Package testutil provides helpers to test code using the prometheus package of client_golang.
While writing unit tests to verify correct instrumentation of your code, it's a common mistake to mostly test the instrumentation library instead of your own code. Rather than verifying that a prometheus.Counter's value has changed as expected or that it shows up in the exposition after registration, it is in general more robust and more faithful to the concept of unit tests to use mock implementations of the prometheus.Counter and prometheus.Registerer interfaces that simply assert that the Add or Register methods have been called with the expected arguments. However, this might be overkill in simple scenarios. The ToFloat64 function is provided for simple inspection of a single-value metric, but it has to be used with caution.
End-to-end tests to verify all or larger parts of the metrics exposition can be implemented with the CollectAndCompare or GatherAndCompare functions. The most appropriate use is not so much testing instrumentation of your code, but testing custom prometheus.Collector implementations and in particular whole exporters, i.e. programs that retrieve telemetry data from a 3rd party source and convert it into Prometheus metrics.
CollectAndCompare registers the provided Collector with a newly created pedantic Registry. It then does the same as GatherAndCompare, gathering the metrics from the pedantic Registry.

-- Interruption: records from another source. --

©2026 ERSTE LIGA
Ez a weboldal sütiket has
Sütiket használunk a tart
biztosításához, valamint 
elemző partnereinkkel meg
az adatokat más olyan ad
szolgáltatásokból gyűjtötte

GatherAndCompare gathers all metrics from the provided Gatherer and compares it to an expected output read from the provided Reader in the Prometheus text exposition format. If any metricNames are provided, only metrics with those names are compared.
ToFloat64 collects all Metrics from the provided Collector. It expects that this results in exactly one Metric being collected, which must be a Gauge, Counter, or Untyped. In all other cases, ToFloat64 panics. ToFloat64 returns the value of the collected Metric.
The Collector provided is typically a simple instance of Gauge or Counter, or – less commonly – a GaugeVec or CounterVec with exactly one element. But any Collector fulfilling the prerequisites described above will do.
Use this function with caution. It is computationally very expensive and thus not suited at all to read values from Metrics in regular code. This is really only for testing purposes, and even for testing, other approaches are often more appropriate (see this package's documentation).
A clear anti-pattern would be to use a metric type from the prometheus package to track values that are also needed for something else than the exposition of Prometheus metrics. For example, you would like to track the number of items in a queue because your code should reject queuing further items if a certain limit is reached. It is tempting to track the number of items in a prometheus.Gauge, as it is then easily available as a metric for exposition, too. However, then you would need to call ToFloat64 in your regular code, potentially quite often. The recommended way is to track the number of items conventionally (in the way you would have done it without considering Prometheus metrics) and then expose the number with a prometheus.GaugeFunc.